As conversas ainda mostrariam acertos para permitir no edital a subcontratação de empresas. Em abril de 2019 a prefeitura publicou a contratação da Construservice e a subcontratção da Topázio, empresa que, para os investigadores, também pertence a Eduardo DP.
Ao permitir a operação contra Juscelino e Luanna, o ministro Luís Roberto Barroso (STF) disse que os diálogos reforçaram a “hipótese de existência de conluio para direcionamento em favor da empresa Construservice”.
O convênio de R$ 5,2 milhões ainda chamou a atenção da CGU (Controladoria-Geral da União).
O órgão federal afirma que a prefeitura não apresentou prestação de contas da pavimentação asfáltica. Além disso, não há documentos sobre o convênio na “Plataforma+Brasil”, que serve justamente para dar transparência a este tipo de acordo do governo federal.
A Codevasf cobrou em janeiro de 2023 a prestação de contas. Meses mais tarde, recusou os documentos apresentados pela prefeitura e cobrou, em novembro, a devolução de parte da verba.
A estatal federal também cobra da Prefeitura de Lima Campos (MA) a devolução de R$ 167,2 mil por outra obra feita com verba de emenda de Juscelino. Neste caso, a companhia também considerou que parte de um convênio de R$ 955 mil não foi executada corretamente.
Em nota, o ministro disse que as investigações ainda estão em andamento e que é preciso respeitar o processo legal.

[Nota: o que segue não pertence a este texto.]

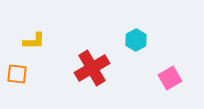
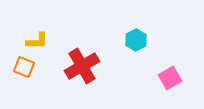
yellow L-shape: moved 3 px right
red cross: moved 10 px left, 2 px up
orange square: moved 7 px right, 7 px up; rotated 15 degrees clockwise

“Juscelino Filho entende que os questionamentos são elementos intrínsecos à transparência inerente aos cargos públicos”, afirma a nota divulgada pela pasta das Comunicações. “É com veemência, que Juscelino Filho reitera sua completa inocência e reafirma que é o maior interessado no esclarecimento rápido do assunto”, diz ainda.